Slowly but surely Wang's company changed from being a consulting and research company into a manufacturer. Their first product was a set of "Logiblocs" - electronic modules that implemented basic logic functions for use by control engineers. Later they built a phototypesetting machine called Linasec with Compugraphic. The machine was very successful but just as Wang Laboratories was turning into a large company the rug was pulled out from under it when Compugraphic decided to make the machines itself - leaving Wang with nothing. Wang was still learning about US business practice and took each incident as a lesson not to be repeated.
The real breakthrough came when Wang realised that engineers and scientists needed a good desktop calculator. The current generation of machines were slow and couldn't work out the scientific functions that were needed. His bright idea was to use a factor-combining method for working out logarithms and to base the whole machine on this principle.

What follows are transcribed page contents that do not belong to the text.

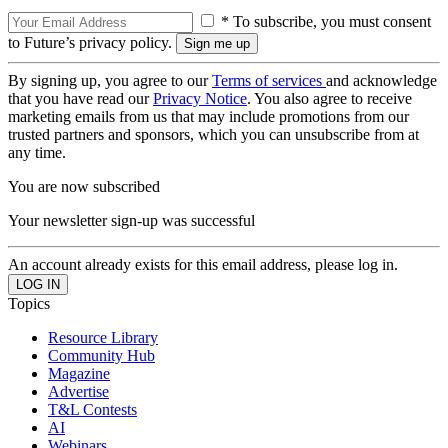
* To subscribe, you must consent
to Future’s privacy policy.
By signing up, you agree to our
Terms of services
and acknowledge
that you have read our
Privacy Notice
. You also agree to receive
marketing emails from us that may include promotions from our
trusted partners and sponsors, which you can unsubscribe from at
any time.
You are now subscribed
Your newsletter sign-up was successful
An account already exists for this email address, please log in.
Topics
Resource Library
Community Hub
Magazine
Advertise
T&L Contests
AI
Webinars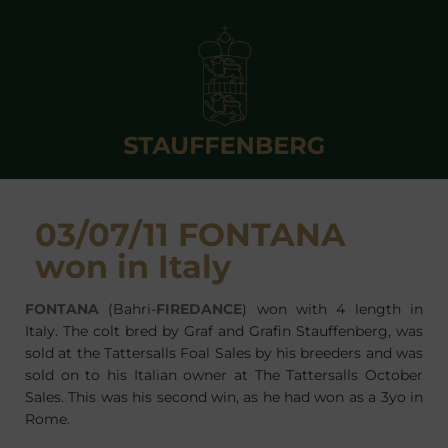
03/07/11 FONTANA
won in Italy
FONTANA
(Bahri-
FIREDANCE
) won with 4 length in
Italy. The colt bred by Graf and Grafin Stauffenberg, was
sold at the Tattersalls Foal Sales by his breeders and was
sold on to his Italian owner at The Tattersalls October
Sales. This was his second win, as he had won as a 3yo in
Rome.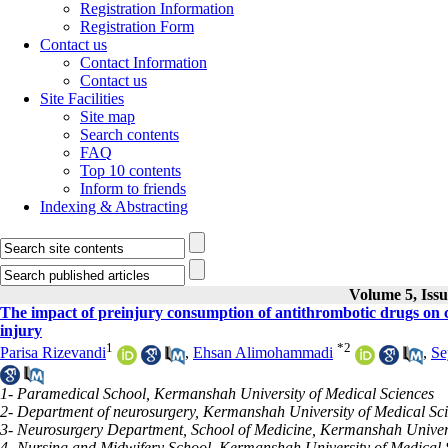
Registration Information
Registration Form
Contact us
Contact Information
Contact us
Site Facilities
Site map
Search contents
FAQ
Top 10 contents
Inform to friends
Indexing & Abstracting
Volume 5, Issu
The impact of preinjury consumption of antithrombotic drugs on cl
injury
1
*
2
Parisa Rizevandi
,
Ehsan Alimohammadi
,
Se
1- Paramedical School, Kermanshah University of Medical Sciences
2- Department of neurosurgery, Kermanshah University of Medical Sc
3- Neurosurgery Department, School of Medicine, Kermanshah Univers
4- Nursing and Midwifery School, Kermanshah University of Medical 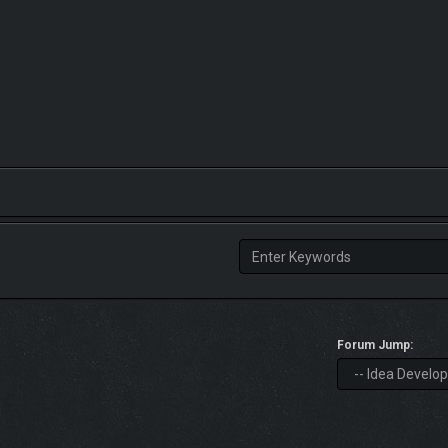
Forum Jump: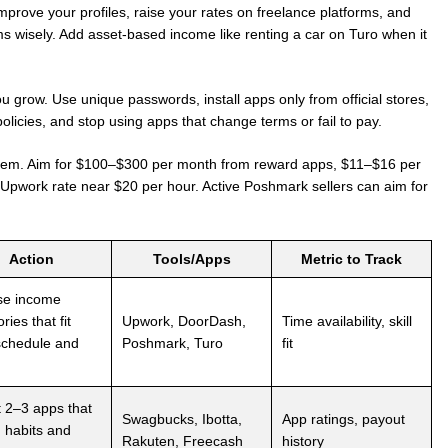
mprove your profiles, raise your rates on freelance platforms, and
ms wisely. Add asset-based income like renting a car on Turo when it
 grow. Use unique passwords, install apps only from official stores,
policies, and stop using apps that change terms or fail to pay.
them. Aim for $100–$300 per month from reward apps, $11–$16 per
 Upwork rate near $20 per hour. Active Poshmark sellers can aim for
Action
Tools/Apps
Metric to Track
se income
ries that fit
Upwork, DoorDash,
Time availability, skill
schedule and
Poshmark, Turo
fit
t 2–3 apps that
Swagbucks, Ibotta,
App ratings, payout
 habits and
Rakuten, Freecash
history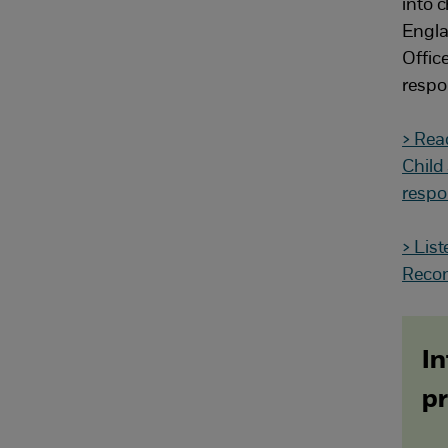
into c
Engla
Offic
respo
> Rea
Child
respo
> Lis
Reco
In
pr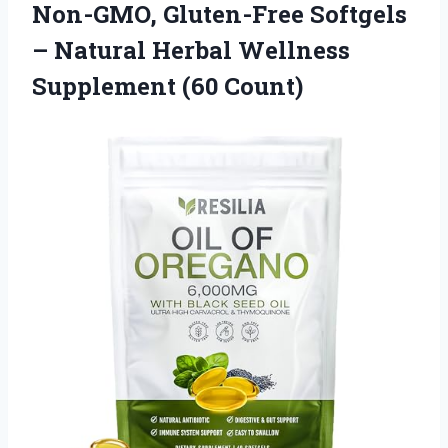
Non-GMO, Gluten-Free Softgels
– Natural Herbal
Wellness
Supplement (60 Count)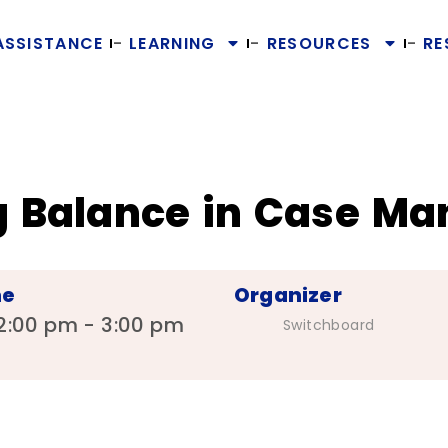
ASSISTANCE
LEARNING
RESOURCES
RE
ing Balance in Case 
me
Organizer
2:00 pm - 3:00 pm
Switchboard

The result, the LOCI, was very much easier to use and cheaper than a computer and it sold in large numbers to a scientific and engineering community that was still desperate for computational power. The idea was so good that even years later his competitors were still wondering how the LOCI could calculate logarithms with so little electronics!
The LOCI calculator that started Wang on the road to being a computer company.
What is surprising is that even in 1965 it was still believed that there was only a limited market for computers. Wang didn't want to get involved in building a minicomputer because he really didn't have any idea that there was a market for such a product - but the huge success of LOCI proved that there was for sophisticated calculators. Over time the LOCI and the other calculators that Wang designed grew more and more to look like minicomputers - they were programmable, they had I/O devices and they were modular.
Why then did Wang carry on selling them as "calculators"? Perhaps the answer is that he had noticed the simple fact that once you mentioned the word "computer" management took notice and called in the accountants and called for proposals, studies and tenders. By selling his machines as calculators he short-circuited management's attempts to control computers and allowed the engineers and scientists to buy what amounted to a minicomputer in stages without having to seek approval from higher up! Interestingly a similar phenomena in the 80s got microcomputers into companies past the eyes of the data managers who were still totally preoccupied by their mainframes.
Wang Laboratories continued to build calculators. The model 300 was even easier to use and more successful than the LOCI. Later he became convinced that the ultimate easy-to-use calculator would be a machine that could be programmed in Basic - then a new language.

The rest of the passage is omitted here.